Full interpretation of minimal images

Ben-Yosef, Guy; Assif, Liav; Ullman, Shimon

Author(s)

Ben-Yosef, Guy; Assif, Liav; Ullman, Shimon

DownloadCBMM-Memo-061.pdf (4.641Mb)

Terms of use

Attribution-NonCommercial-ShareAlike 3.0 United States http://creativecommons.org/licenses/by-nc-sa/3.0/us/

Metadata

Show full item record

Abstract

The goal in this work is to model the process of ‘full interpretation’ of object images, which is the ability to identify and localize all semantic features and parts that are recognized by human observers. The task is approached by dividing the interpretation of the complete object to the interpretation of multiple reduced but interpretable local regions. In such reduced regions, interpretation is simpler, since the number of semantic components is small, and the variability of possible configurations is low. We model the interpretation process by identifying primitive components and relations that play a useful role in local interpretation by humans.

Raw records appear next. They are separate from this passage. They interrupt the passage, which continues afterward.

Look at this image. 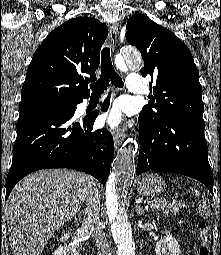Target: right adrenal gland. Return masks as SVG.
Returning a JSON list of instances; mask_svg holds the SVG:
<instances>
[{"instance_id": "1", "label": "right adrenal gland", "mask_w": 221, "mask_h": 255, "mask_svg": "<svg viewBox=\"0 0 221 255\" xmlns=\"http://www.w3.org/2000/svg\"><path fill=\"white\" fill-rule=\"evenodd\" d=\"M82 214H83L84 216H86V214H87L86 209L82 210Z\"/></svg>"}]
</instances>
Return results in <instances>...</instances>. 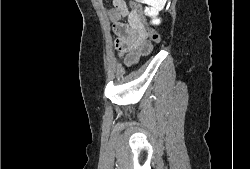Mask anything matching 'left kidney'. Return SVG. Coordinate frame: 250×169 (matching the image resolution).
<instances>
[{
	"instance_id": "obj_1",
	"label": "left kidney",
	"mask_w": 250,
	"mask_h": 169,
	"mask_svg": "<svg viewBox=\"0 0 250 169\" xmlns=\"http://www.w3.org/2000/svg\"><path fill=\"white\" fill-rule=\"evenodd\" d=\"M152 22L153 24H159L160 18H153Z\"/></svg>"
}]
</instances>
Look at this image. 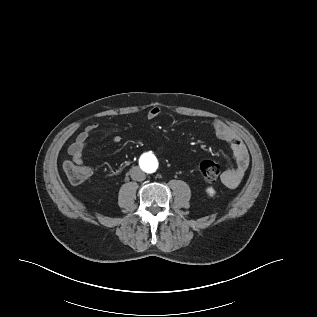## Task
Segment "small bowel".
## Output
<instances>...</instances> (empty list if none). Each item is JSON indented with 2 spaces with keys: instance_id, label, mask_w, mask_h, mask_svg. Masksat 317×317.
<instances>
[{
  "instance_id": "c3829d8e",
  "label": "small bowel",
  "mask_w": 317,
  "mask_h": 317,
  "mask_svg": "<svg viewBox=\"0 0 317 317\" xmlns=\"http://www.w3.org/2000/svg\"><path fill=\"white\" fill-rule=\"evenodd\" d=\"M161 115V108L159 106H153L148 111V118L155 120ZM212 128L215 135L229 144L234 160L235 166L226 170L221 180L228 188H235L241 182L249 165V155L247 149L241 140V138L234 132V130L221 120L215 119L212 121ZM98 124L93 123L88 126L77 136L75 141L70 144L68 153L76 163L83 162V153L87 147V142L90 135L96 132ZM121 136L114 135L112 142L118 144L121 142Z\"/></svg>"
}]
</instances>
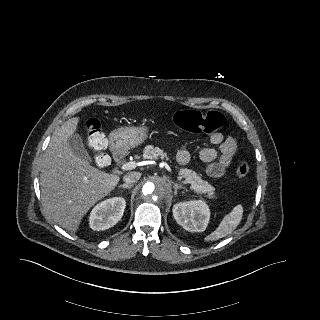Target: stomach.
I'll use <instances>...</instances> for the list:
<instances>
[{
  "label": "stomach",
  "instance_id": "0dacf381",
  "mask_svg": "<svg viewBox=\"0 0 320 320\" xmlns=\"http://www.w3.org/2000/svg\"><path fill=\"white\" fill-rule=\"evenodd\" d=\"M148 128L141 127H121L113 130L110 135V143L115 148L128 150L140 145L147 139Z\"/></svg>",
  "mask_w": 320,
  "mask_h": 320
}]
</instances>
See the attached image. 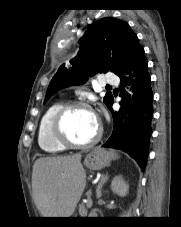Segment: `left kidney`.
Segmentation results:
<instances>
[{"label":"left kidney","mask_w":181,"mask_h":227,"mask_svg":"<svg viewBox=\"0 0 181 227\" xmlns=\"http://www.w3.org/2000/svg\"><path fill=\"white\" fill-rule=\"evenodd\" d=\"M128 184L122 178V176H115L111 182V189L119 196H126L128 193Z\"/></svg>","instance_id":"5707ae66"}]
</instances>
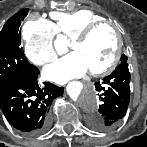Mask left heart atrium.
Listing matches in <instances>:
<instances>
[{
	"label": "left heart atrium",
	"mask_w": 147,
	"mask_h": 147,
	"mask_svg": "<svg viewBox=\"0 0 147 147\" xmlns=\"http://www.w3.org/2000/svg\"><path fill=\"white\" fill-rule=\"evenodd\" d=\"M88 71V67L77 52H72L55 61L44 69V76L56 83L64 84L71 79L80 78Z\"/></svg>",
	"instance_id": "obj_1"
}]
</instances>
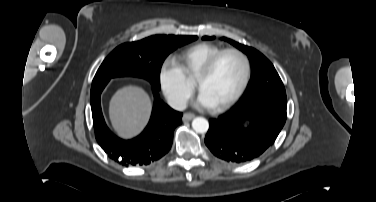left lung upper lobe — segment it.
Listing matches in <instances>:
<instances>
[{"label": "left lung upper lobe", "mask_w": 376, "mask_h": 202, "mask_svg": "<svg viewBox=\"0 0 376 202\" xmlns=\"http://www.w3.org/2000/svg\"><path fill=\"white\" fill-rule=\"evenodd\" d=\"M215 37L204 36V40H212ZM245 54L252 62L251 80L248 89L240 103L251 101L262 96L270 97L287 103L284 85L272 63L259 51L231 39L224 38Z\"/></svg>", "instance_id": "5c2ea615"}]
</instances>
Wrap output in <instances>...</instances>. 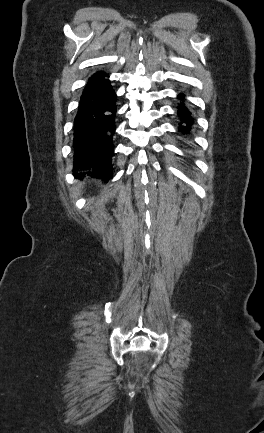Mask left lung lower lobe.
Returning a JSON list of instances; mask_svg holds the SVG:
<instances>
[{
	"mask_svg": "<svg viewBox=\"0 0 264 433\" xmlns=\"http://www.w3.org/2000/svg\"><path fill=\"white\" fill-rule=\"evenodd\" d=\"M178 99L180 101L184 102V95L182 93H180L178 95ZM177 114L180 118L179 131H181L182 133L188 134L190 132L191 125L194 122L193 117L191 115V112L185 107V105L183 103H181L178 106V113Z\"/></svg>",
	"mask_w": 264,
	"mask_h": 433,
	"instance_id": "left-lung-lower-lobe-1",
	"label": "left lung lower lobe"
}]
</instances>
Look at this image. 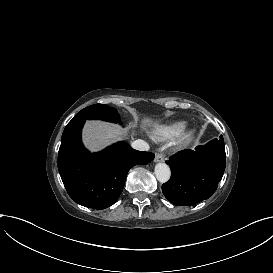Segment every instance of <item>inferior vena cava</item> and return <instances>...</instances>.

To identify useful components and relations used in the interpretation process, we consider the interpretation of ‘minimal configurations’: these are reduced local regions, which are minimal in the sense that further reduction renders them unrecognizable and uninterpretable. We show that such minimal interpretable images have useful properties, which we use to identify informative features and relations used for full interpretation. We describe our interpretation model, and show results of detailed interpretations of minimal configurations, produced automatically by the model. Finally, we discuss implications of full interpretation to difficult visual tasks, such as recognizing human activities or interactions, which are beyond the scope of current models of visual recognition.